Phone numbers, on the other hand, are hard to memorize since you can't "grasp" them logically like theorems.
Logan Reed
I use the strategy where I map each number 00-99 to two consonants (0-9 = L, t, m, R, s, b, v, k, g) and then map two and two consonants to words. Then I associate the word with the concept or thing I need to remember. If it is a chain of things I also associate each constructed word with the next.
say a license plate 495872 - rg sk vn rag skin van some ragged hobo wearing somebodys skin while driving a van
tada
Adam Mitchell
>0-9 = I forgot 2=n but yeah
Daniel Cruz
That reminds me of a slightly similar system I've been thinking about.

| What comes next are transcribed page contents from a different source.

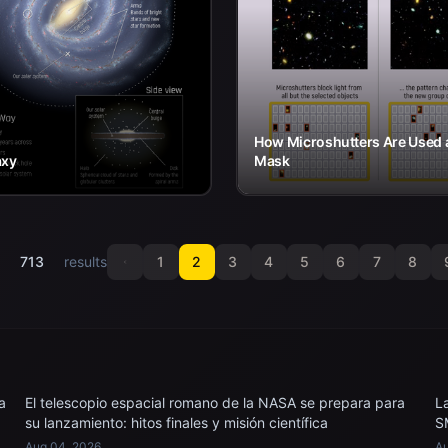
How Microshutters Are Used 
axy
Mask
f
713
results
1
2
3
4
5
6
7
8
a
El telescopio espacial romano de la NASA se prepara para
L
su lanzamiento: hitos finales y misión científica
S
Aug 04, 2026
Au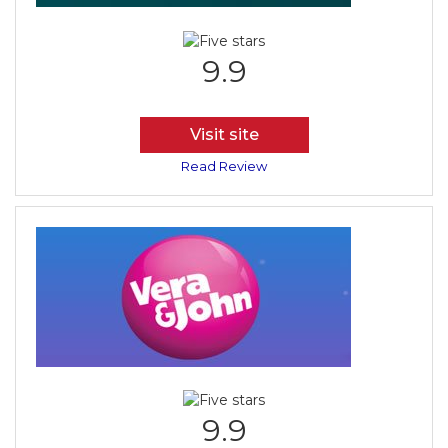
9.9
Visit site
Read Review
9.9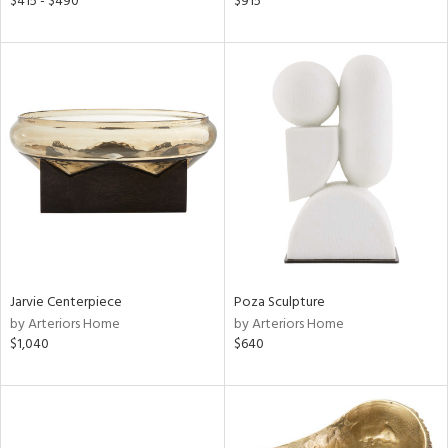
$415 - $490
$915
aster,
ght
d,
shed
l,
or
rial
nds
e
Jarvie Centerpiece
Poza Sculpture
by Arteriors Home
by Arteriors Home
$1,040
$640
tity
tock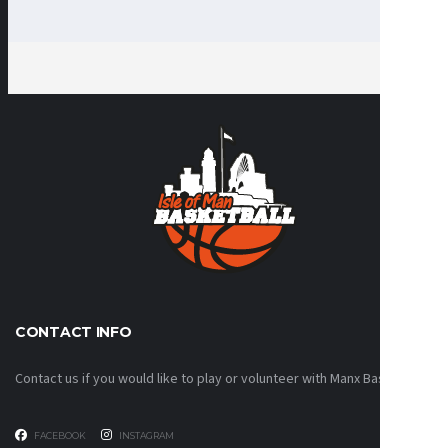
CONTACT INFO
Contact us if you would like to play or volunteer with Manx Basketball!
FACEBOOK
INSTAGRAM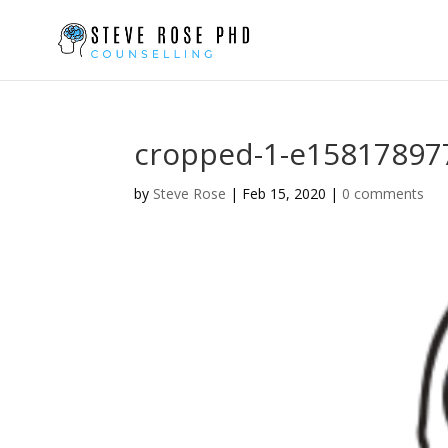
cropped-1-e15817897
by
Steve Rose
|
Feb 15, 2020
|
0 comments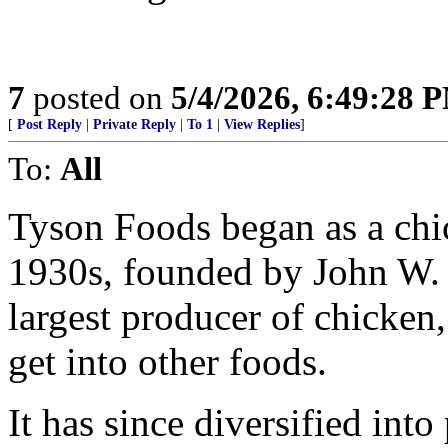
7
posted on
5/4/2026, 6:49:28 
[
Post Reply
|
Private Reply
|
To 1
|
View Replies
]
To:
All
Tyson Foods began as a ch
1930s, founded by John W. T
largest producer of chicken
get into other foods.
It has since diversified into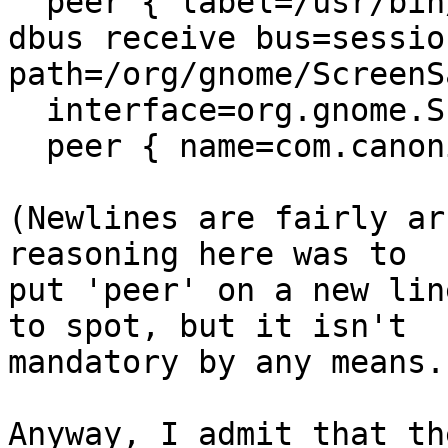
  peer { label=/usr/bin/gnome-settings-daemon } },

dbus receive bus=sessio
path=/org/gnome/ScreenSa
  interface=org.gnome.ScreenSaver

  peer { name=com.canonical.indicator.session } },

(Newlines are fairly ar
reasoning here was to

put 'peer' on a new lin
to spot, but it isn't

mandatory by any means.)
Anyway, I admit that th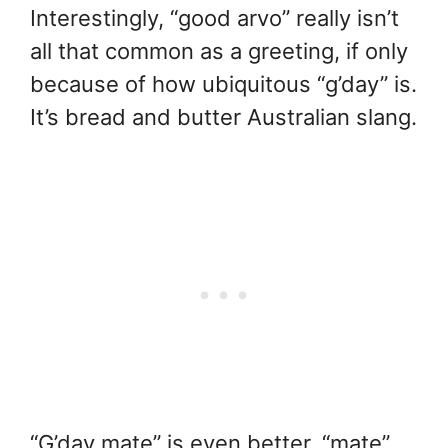
Interestingly, “good arvo” really isn’t
all that common as a greeting, if only
because of how ubiquitous “g’day” is.
It’s bread and butter Australian slang.
“G’day mate” is even better, “mate”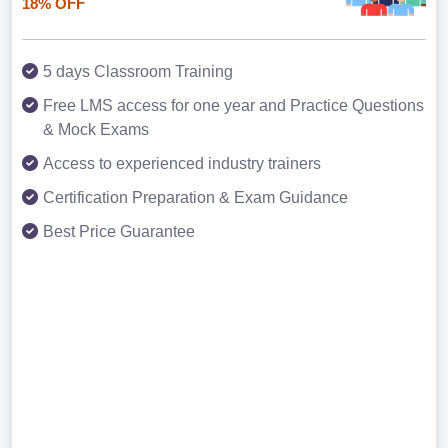
18% OFF
5 days Classroom Training
Free LMS access for one year and Practice Questions
& Mock Exams
Access to experienced industry trainers
Certification Preparation & Exam Guidance
Best Price Guarantee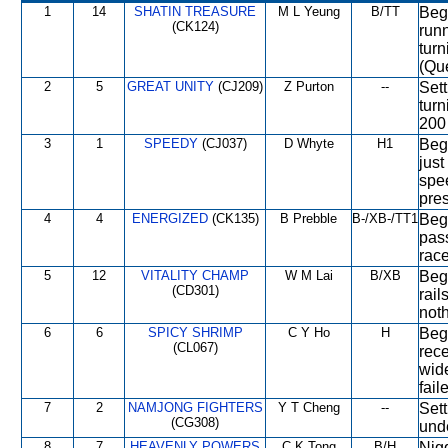
1
14
SHATIN TREASURE
M L Yeung
B/TT
Bega
(CK124)
run
turn
(Qu
2
5
GREAT UNITY
(CJ209)
Z Purton
--
Sett
turn
200 
3
1
SPEEDY
(CJ037)
D Whyte
H1
Bega
just
spe
pre
4
4
ENERGIZED
(CK135)
B Prebble
B-/XB-/TT1
Bega
pass
race
5
12
VITALITY CHAMP
W M Lai
B/XB
Bega
(CD301)
rail
noth
6
6
SPICY SHRIMP
C Y Ho
H
Bega
(CL067)
rec
wid
fail
7
2
NAMJONG FIGHTERS
Y T Cheng
--
Sett
(CG308)
und
8
7
HEAVENLY POWERS
C K Tong
B/H
Nigg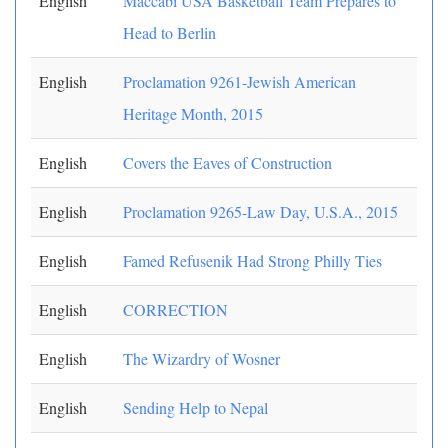
English
Maccabi USA Basketball Team Prepares to
Head to Berlin
English
Proclamation 9261-Jewish American
Heritage Month, 2015
English
Covers the Eaves of Construction
English
Proclamation 9265-Law Day, U.S.A., 2015
English
Famed Refusenik Had Strong Philly Ties
English
CORRECTION
English
The Wizardry of Wosner
English
Sending Help to Nepal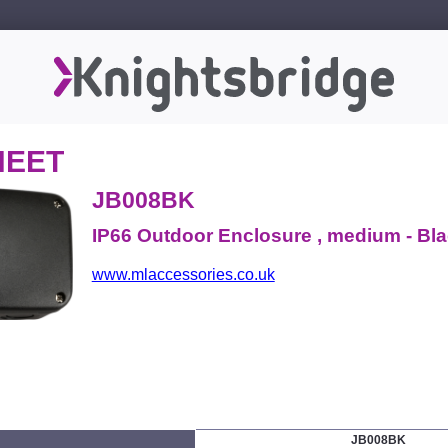
HEET
JB008BK
IP66 Outdoor Enclosure , medium - Bl
www.mlaccessories.co.uk
JB008BK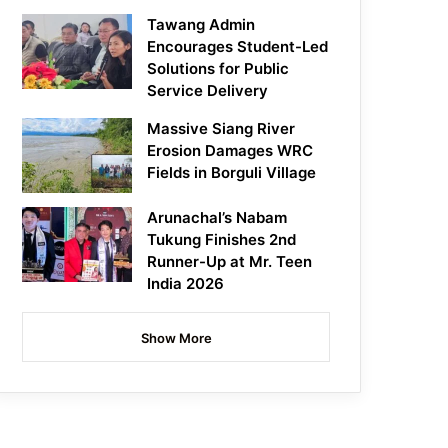
Tawang Admin
Encourages Student-Led
Solutions for Public
Service Delivery
Massive Siang River
Erosion Damages WRC
Fields in Borguli Village
Arunachal’s Nabam
Tukung Finishes 2nd
Runner-Up at Mr. Teen
India 2026
Show More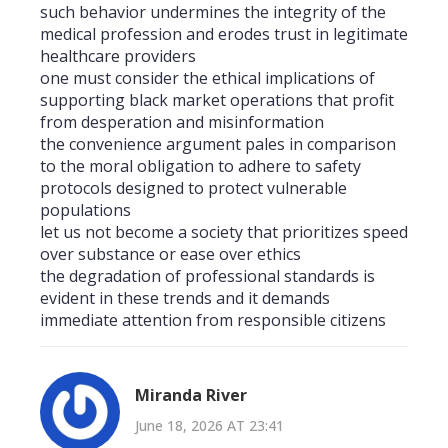
such behavior undermines the integrity of the
medical profession and erodes trust in legitimate
healthcare providers
one must consider the ethical implications of
supporting black market operations that profit
from desperation and misinformation
the convenience argument pales in comparison
to the moral obligation to adhere to safety
protocols designed to protect vulnerable
populations
let us not become a society that prioritizes speed
over substance or ease over ethics
the degradation of professional standards is
evident in these trends and it demands
immediate attention from responsible citizens
Miranda River
June 18, 2026 AT 23:41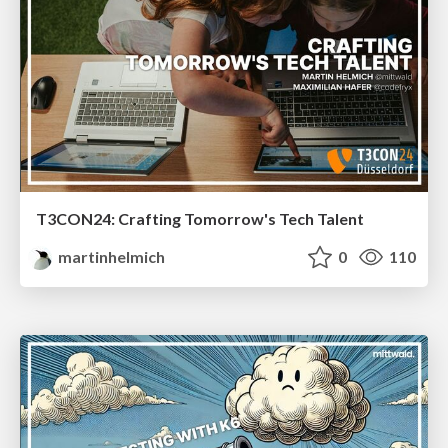
T3CON24: Crafting Tomorrow's Tech Talent
martinhelmich
0
110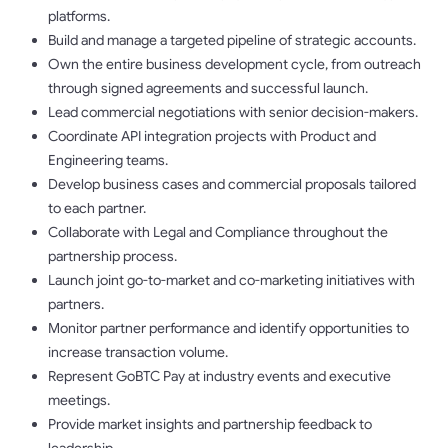
platforms.
Build and manage a targeted pipeline of strategic accounts.
Own the entire business development cycle, from outreach
through signed agreements and successful launch.
Lead commercial negotiations with senior decision-makers.
Coordinate API integration projects with Product and
Engineering teams.
Develop business cases and commercial proposals tailored
to each partner.
Collaborate with Legal and Compliance throughout the
partnership process.
Launch joint go-to-market and co-marketing initiatives with
partners.
Monitor partner performance and identify opportunities to
increase transaction volume.
Represent GoBTC Pay at industry events and executive
meetings.
Provide market insights and partnership feedback to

In my version, you memorize in advance a separate symbol for each number from 00-99. For example, each lowercase letter a-z corresponds to some number, as well is each upper case letter A-Z. Of course, you need some additional symbols in order to cover all the 100 digit combinations; you could use digits, slashes, underscores, math symbols etc. for this purpose.
Then, if you have to remember for example 495872, you would only need to memorize 3 symbols, for example "Ac9", where "A" = 49, "c" = 58, "9" = 72.
If you can only hold 5 symbols in your working memory, you can use this method to double the amount of digits you can hold in your memory.
Noah Miller
Why would you want to remember phone numbers? Again, this is only useful for simple things like vocabulary (be it chemistry/biology/foreign languages/...)
> If you don't remember some theorem, then it usually means that you haven't understood yet why the theorem is true. t. undergrad
Not everyone needs only to remember simple theorems for the next exam. When you have half a page of hypothesis things get a bit more complicated. If you were doing research you would understand.
Btw no one remembers most results from grad school if they are not from your area.
Juan Ramirez
Well, if I read a theorem and understand why it's true, then I never forget it. The justification for the theorem's validity creates the necessary neural connections in my brain. That is, when I understand something, then the thing is rooted in all the other stuff that I remember, which is the key thing about memorization.
>t. undergrad fuck you bitch ass nigga
i aint no undergrad, i got dat BSc in math and MSc in CS
Anthony Gray
Are you really saying you can remember every single theorem you ever read? You should probably be solving a millennium problem desu.
> inb4 you only read undergrad books during your BSc and think you are anything above a undergrad in math
Anthony Ward
I used it to help me in biochem, but realistically it's not super helpful. You learn by actively focusing and paying attention to something, there are no tricks to memory. Sure, constructing a mental room and what not counts as paying attention, but it's a lot of work.
You also have to keep doing it to remember what the things in the rooms mean. I can walk through my biochem rooms and know where every memory doodad was but fuck if I remember what they actually we're supposed to represent.
Isaiah Smith
>Are you really saying you can remember every single theorem you ever read? Your verbal IQ seems to be rather low.
I said: >if I read a theorem and understand why it's true, then I never forget it.
Evan Lee
Well, reading a proof and proving every assertion is understanding why it's true. Anyway, not wasting my time anymore on an undergrad fag.